Excerpted data:
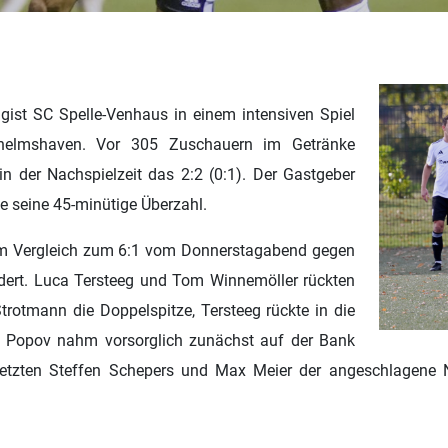
ligist SC Spelle-Venhaus in einem intensiven Spiel
helmshaven. Vor 305 Zuschauern im Getränke
n der Nachspielzeit das 2:2 (0:1).
Der Gastgeber
e seine 45-minütige Überzahl.
f im Vergleich zum 6:1 vom Donnerstagabend gegen
dert. Luca Tersteeg und Tom Winnemöller rückten
trotmann die Doppelspitze, Tersteeg rückte in die
em Popov nahm vorsorglich zunächst auf der Bank
letzten Steffen Schepers und Max Meier der angeschlagene N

Task details:
All lines starting at the one holding "helmshaven. Vor 305 Zuschauern im Getränke" and ending at the last line above must be output exactly, and no other line may appear.

Exercise answer:
helmshaven. Vor 305 Zuschauern im Getränke
n der Nachspielzeit das 2:2 (0:1).
Der Gastgeber
e seine 45-minütige Überzahl.
f im Vergleich zum 6:1 vom Donnerstagabend gegen
dert. Luca Tersteeg und Tom Winnemöller rückten
trotmann die Doppelspitze, Tersteeg rückte in die
em Popov nahm vorsorglich zunächst auf der Bank
letzten Steffen Schepers und Max Meier der angeschlagene N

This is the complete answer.